[cups.general] Re: How to authenticate from printing software?

Colin Walters walters at redhat.com
Fri Aug 27 09:18:51 PDT 2004


On Fri, 2004-08-27 at 11:03 -0400, Michael Sweet wrote:
> Colin Walters wrote:

> Sigh...  You are passing a file over a network connection (local or
> remote, doesn't matter), and once that file has been accepted by
> the server, the job is created and the app can go away.

Yes.  But there is a big difference between a session CUPS daemon
running on localhost versus a remote server over a network which may be
bandwidth-limited or go down in the middle of a job.

> > ...
> >>I'd say the same, but I'm not sure you understand that the lifetime
> >>of a job lasts beyond the life of an application in IPP.
> > 
> > 
> > Um, certainly I understand that, since I implemented eggcups, which
> > provides job status feedback independent of the application.
> 
> OK, I think I see what you are trying to do now.  You want a thin
> layer between the system cupsd and the application which provides
> job monitoring and support for remote authentication.

Yes.

> Somehow I think you might be better off just providing a GUI
> application (think kprinter, gtklp, etc.) which talks directly
> to the (possibly remote) server and puts itself in the background
> to show a job status window to the user.

That is more or less what we do.

> >>>For MTAs, or for CUPS?  I very seriously doubt it is used for many MTA
> >>>setups, since for example with Kerberos, short of actually shipping the
> >>>user's Kerberos credentials over the network (violating several
> >>>principles of Kerberos), you can't do it.  In the case of plaintext
> >>>logins, you need to ship the user's unencrypted password. 
> >>
> >>With CUPS for sure,
> > 
> > 
> > How does it work then?
> 
> You setup multiple servers to act as proxies to tunnel print jobs
> between networks.  E.g. system A queues job 123 on system B, which
> sends it to C, which sends it to D, which sends it to the printer.
> 
> Right now you have to hardcode the user:pass in the device URI
> when setting up the proxy/tunnel servers, 

Right, so you're authenticating the servers, not the users.

> however in the future
> it will be possible for upstream servers to notify the job
> originator when authentication is required.
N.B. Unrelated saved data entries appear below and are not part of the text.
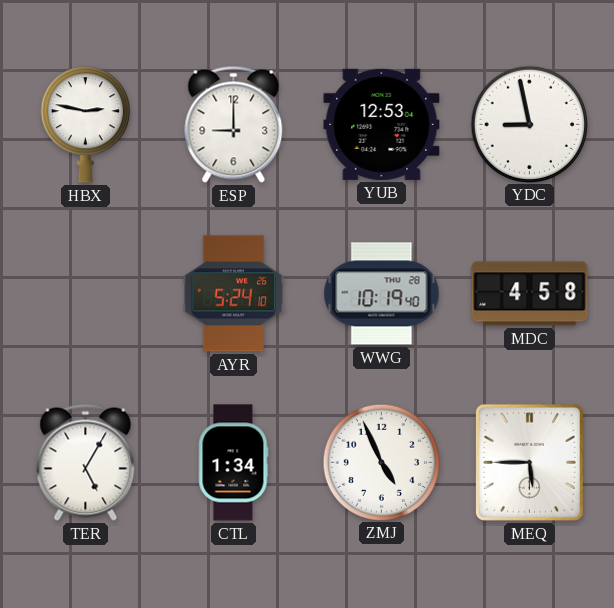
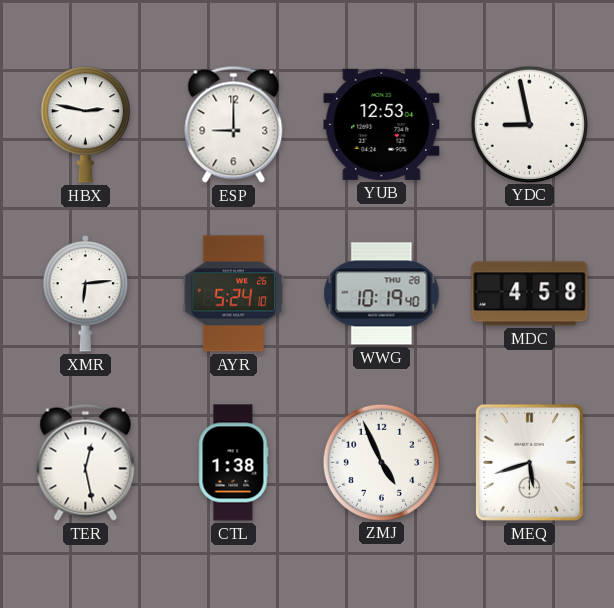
XMR: none -> 6:14
TER: 5:05 -> 12:28
CTL: 1:34 -> 1:38
MEQ: 5:45 -> 5:42
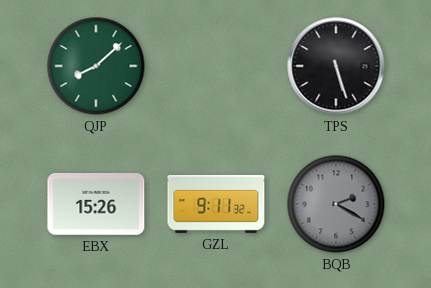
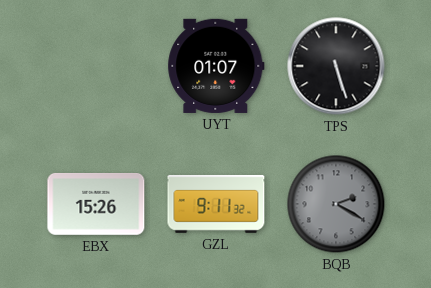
QJP: 8:08 -> none
UYT: none -> 01:07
So in other words, it doesn't work with CUPS now, so I don't see how "it
is already used in a LOT of corporate and government environments".

> > I can imagine, it must have been a proprietary protocol on top of SMTP.
> 
> Not really, it basically looked like a moderation system - all outgoing
> email had to be authenticated first with the local SMTP server, the
> mail was sent and held on the final server, and then we approved it
> (with more username/password stuff) via a UI at the final server.